Via libera dai governi dell’Unione europea all’avvio di negoziati formali per un trattato di libero scambio con il Giappone. Al consiglio europeo tra ministri del Commercio è stato raggiunta un’intesa, secondo quanto riferito da fonti diplomatiche, per dare mandato alla Commissione europea di iniziare le trattative. Un via libera quindi a dispetto dei timori e delle contrarietà a più riprese espressi dalla case automobilistiche.

In particolare l’amministratore delegato di Fiat, Sergio Marchionne, in qualità di presidente dell’Acea, l’associazione dei costruttori, il mese scorso aveva esplicitamente esortato l’Ue a smettere di fare accordi di questo genere.

Le dichiarazioni di De Gucht

Lo corso luglio, invece, il commissario europeo al Commercio, Karel De Gucht, aveva affermato che un accordo di questo genere con il Giappone potrebbe far guadagnare un punto percentuale di crescita l’anno all’Ue e 400.000 posti di lavoro, facendo aumentare di un terzo le sue esportazioni.

Ad ogni modo le trattative con il Giappone richiederanno diversi anni, e spianano la strada ad un potenziale accordo storico visto che messe assieme attualmente Ue e Giappone rappresentano circa i due terzi della produzione di ricchezza mondiale.

Una scelta sbagliata che aprirà gli scambi a senso unico?

Le case automobilistiche europee protestano contro la decisione dell’Unione europea di avviare negoziati per un accordo di libero scambio con il Sol Levante, ribadendo le critiche che da mesi lanciano contro questo tipo di intese. L’Acea, l’associazione dei costruttori Ue, ha “sistematicamente avvertito che un accordo di libero scambio col Giappone avrebbe un impatto negativo sull’industria dell’auto”, si legge su un comunicato.

“Studi indipendenti hanno mostrato che è un accordo a senso unico per l’auto – ha affermato il segretario generale dell’Acea, Ivan Hodac – e questo è quello a cui assistiamo sull’accordo con la Corea del Sud”. Secondo l’Acea l’Ue verrebbe invasa da auto giapponesi: 443.000 mila l’anno in più per il 2020, mentre l’export di auto europee verso il Giappone aumenterebbe in maniera solo risicata di 7.800 unità stimate.

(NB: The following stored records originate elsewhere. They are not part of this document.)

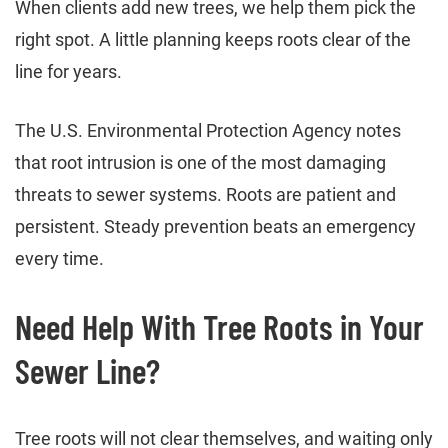
When clients add new trees, we help them pick the
right spot. A little planning keeps roots clear of the
line for years.
The U.S. Environmental Protection Agency notes
that root intrusion is one of the most damaging
threats to sewer systems. Roots are patient and
persistent. Steady prevention beats an emergency
every time.
Need Help With Tree Roots in Your
Sewer Line?
Tree roots will not clear themselves, and waiting only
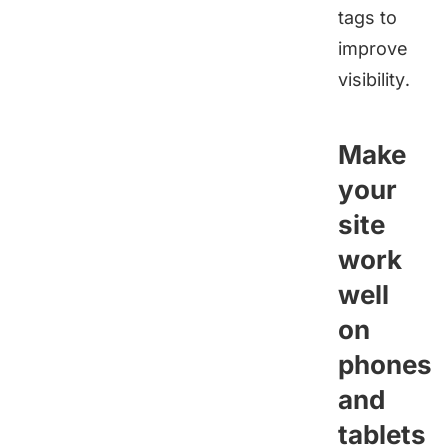
tags to
improve
visibility.
Make
your
site
work
well
on
phones
and
tablets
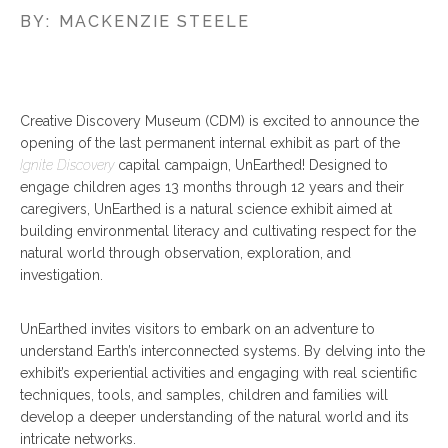
BY:
MACKENZIE STEELE
Creative Discovery Museum (CDM) is excited to announce the
opening of the last permanent internal exhibit as part of the
Ignite Discovery
capital campaign, UnEarthed! Designed to
engage children ages 13 months through 12 years and their
caregivers, UnEarthed is a natural science exhibit aimed at
building environmental literacy and cultivating respect for the
natural world through observation, exploration, and
investigation.
UnEarthed invites visitors to embark on an adventure to
understand Earth’s interconnected systems. By delving into the
exhibit’s experiential activities and engaging with real scientific
techniques, tools, and samples, children and families will
develop a deeper understanding of the natural world and its
intricate networks.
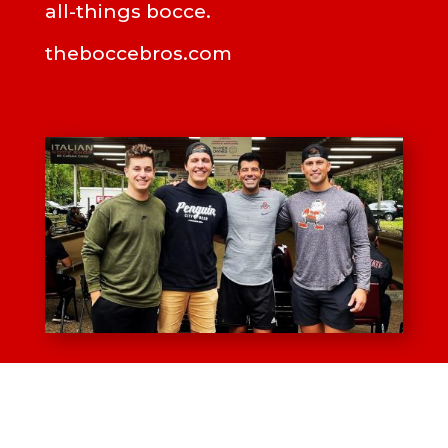
all-things bocce.
theboccebros.com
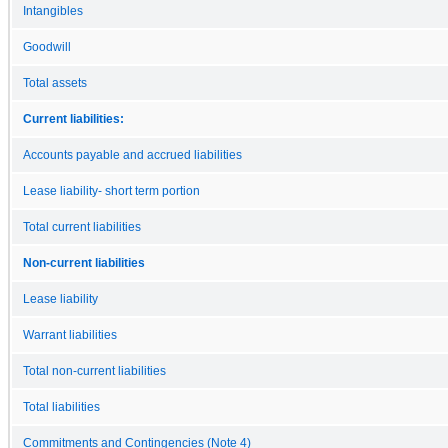
Intangibles
Goodwill
Total assets
Current liabilities:
Accounts payable and accrued liabilities
Lease liability- short term portion
Total current liabilities
Non-current liabilities
Lease liability
Warrant liabilities
Total non-current liabilities
Total liabilities
Commitments and Contingencies (Note 4)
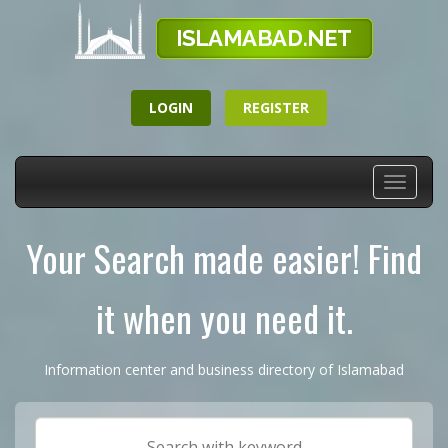
LOGIN
REGISTER
Toggle
navigati
Your Search made easier! Find
it when you need it.
Information center and business directory of Islamabad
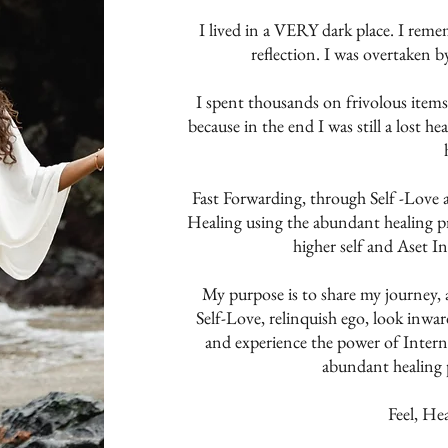
I lived in a VERY dark place. I rem
reflection. I was overtaken b
I spent thousands on frivolous it
because in the end I was still a lost h
Fast Forwarding, through Self -Love
Healing using the abundant healing pr
higher self and Aset I
My purpose is to share my journey, 
Self-Love, relinquish ego, look inward
and experience the power of Interna
abundant healing p
Feel, He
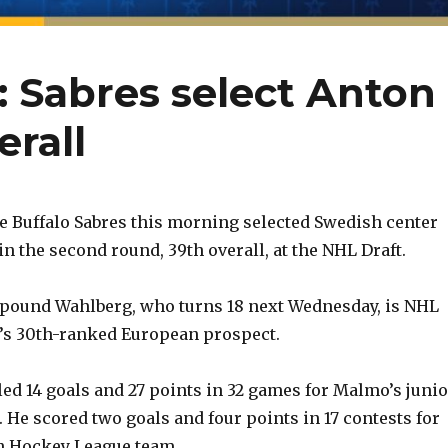
: Sabres select Anton
rall
 Buffalo Sabres this morning selected Swedish center
n the second round, 39th overall, at the NHL Draft.
2-pound Wahlberg, who turns 18 next Wednesday, is NHL
’s 30th-ranked European prospect.
d 14 goals and 27 points in 32 games for Malmo’s junio
 He scored two goals and four points in 17 contests for
 Hockey League team.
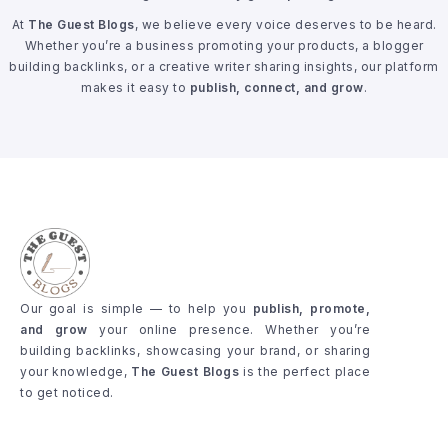
At
The Guest Blogs
, we believe every voice deserves to be heard.
Whether you’re a business promoting your products, a blogger
building backlinks, or a creative writer sharing insights, our platform
makes it easy to
publish, connect, and grow
.
Our goal is simple — to help you
publish, promote,
and grow
your online presence. Whether you’re
building backlinks, showcasing your brand, or sharing
your knowledge,
The Guest Blogs
is the perfect place
to get noticed.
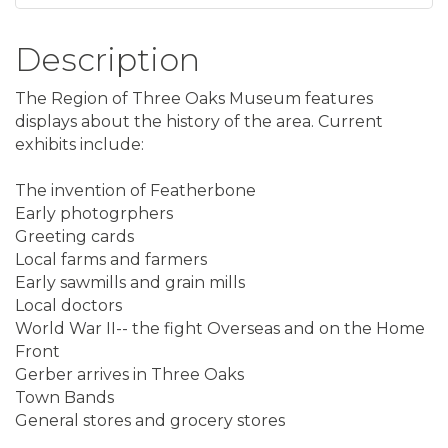
Description
The Region of Three Oaks Museum features
displays about the history of the area. Current
exhibits include:
The invention of Featherbone
Early photogrphers
Greeting cards
Local farms and farmers
Early sawmills and grain mills
Local doctors
World War II-- the fight Overseas and on the Home
Front
Gerber arrives in Three Oaks
Town Bands
General stores and grocery stores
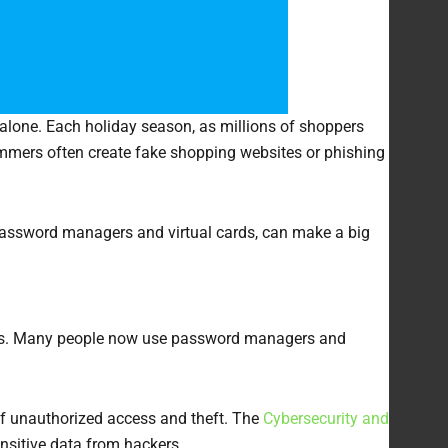
 alone. Each holiday season, as millions of shoppers
mers often create fake shopping websites or phishing
, password managers and virtual cards, can make a big
 risks. Many people now use password managers and
f unauthorized access and theft. The
Cybersecurity and
sitive data from hackers.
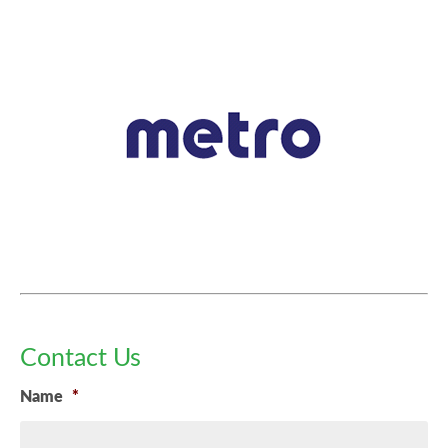
Contact Us
Name
*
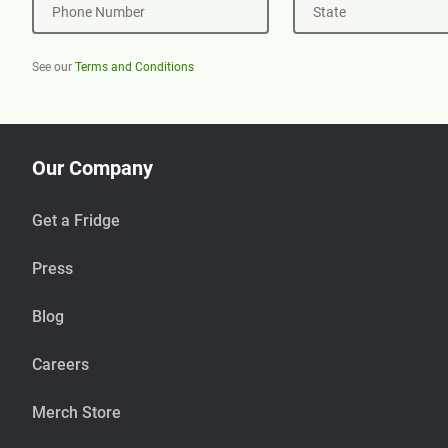
Phone Number
State
See our
Terms and Conditions
Our Company
Get a Fridge
Press
Blog
Careers
Merch Store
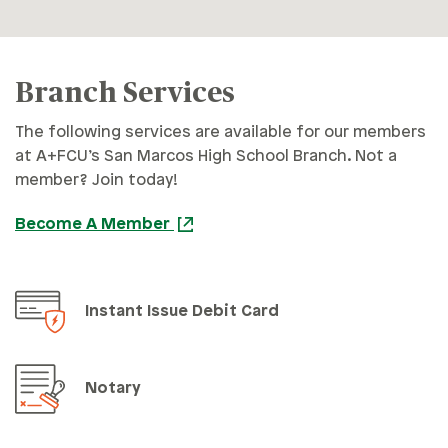
Branch Services
The following services are available for our members
at A+FCU’s San Marcos High School Branch. Not a
member? Join today!
Become A Member
Instant Issue Debit Card
Notary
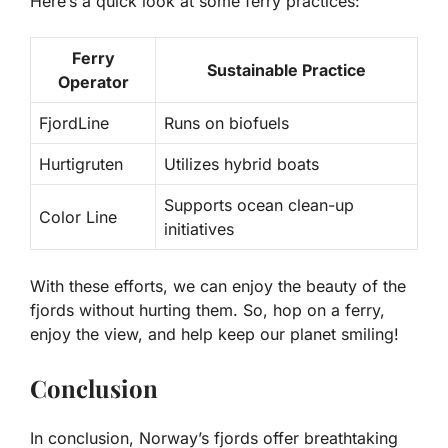
Here’s a quick look at some ferry practices:
Ferry
Sustainable Practice
Operator
FjordLine
Runs on biofuels
Hurtigruten
Utilizes hybrid boats
Supports ocean clean-up
Color Line
initiatives
With these efforts, we can enjoy the beauty of the
fjords without hurting them. So, hop on a ferry,
enjoy the view, and help keep our planet smiling!
Conclusion
In conclusion, Norway’s fjords offer breathtaking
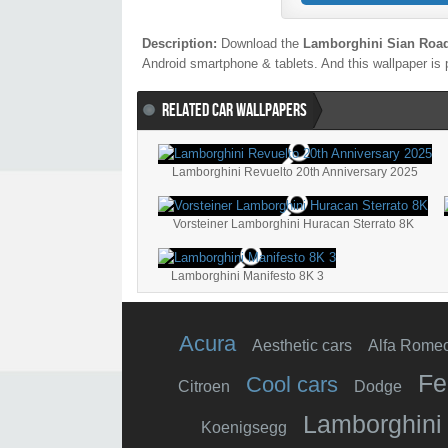
Description:
Download the
Lamborghini Sian Road
Android smartphone & tablets. And this wallpaper is 
RELATED CAR WALLPAPERS
Lamborghini Revuelto 20th Anniversary 2025
Vorsteiner Lamborghini Huracan Sterrato 8K
Lamborghini Manifesto 8K 3
Acura
Aesthetic cars
Alfa Rome
Fe
Cool cars
Citroen
Dodge
Lamborghini
Koenigsegg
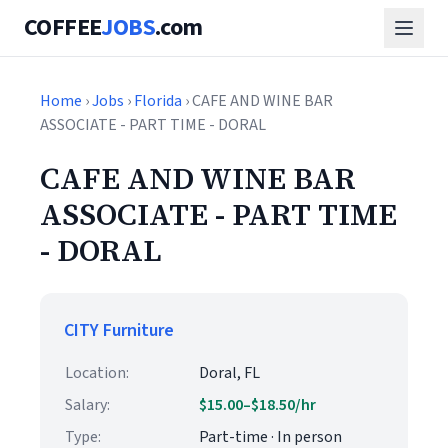
COFFEE
JOBS
.com
Home
›
Jobs
›
Florida
› CAFE AND WINE BAR
ASSOCIATE - PART TIME - DORAL
CAFE AND WINE BAR
ASSOCIATE - PART TIME
- DORAL
CITY Furniture
Location:
Doral, FL
Salary:
$15.00–$18.50/hr
Type:
Part-time · In person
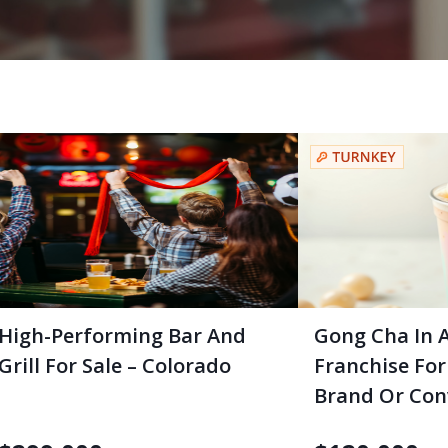
High-Performing Bar And
Gong Cha In 
Grill For Sale – Colorado
Franchise For
Brand Or Con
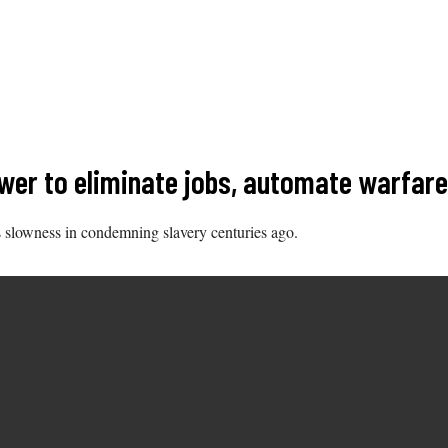
ower to eliminate jobs, automate warfare 
s slowness in condemning slavery centuries ago.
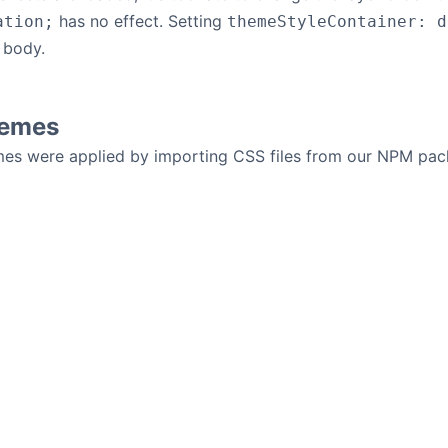
has no effect. Setting
ation;
themeStyleContainer: d
 body.
hemes
mes were applied by importing CSS files from our NPM pa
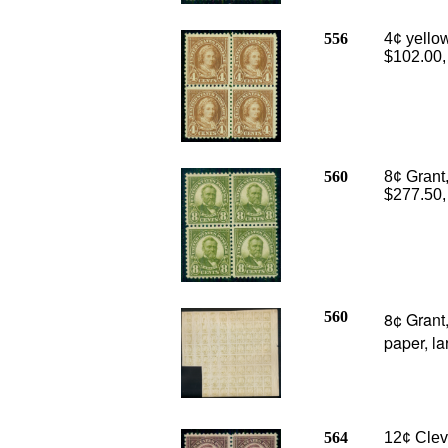
556
4¢ yello
$102.00
560
8¢ Grant,
$277.50,
560
8¢ Grant
paper, la
564
12¢ Cleve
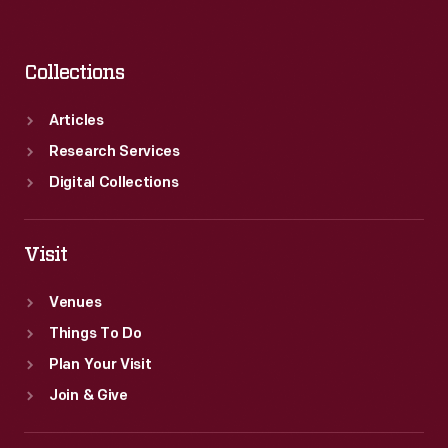
Collections
Articles
Research Services
Digital Collections
Visit
Venues
Things To Do
Plan Your Visit
Join & Give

L’associazione parla di “pressioni politiche” sulla Commissione e sui paesi membri per avviare i negoziati. A questo punto l’Acea vuole guardare i dettagli del documento che assegnerà il mandato ad avviare le trattative, nella speranza che includa almeno due punti chiave. Primo, che i veicoli omologati alle normative europee siano accettati in Giappone senza dover subire altri test o procedure. Secondo, che le minicar fatte in Europa possano competere alla pari con la particolare categoria delle kei-car giapponese, mini auto che godono di varie agevolazioni, anche fiscali.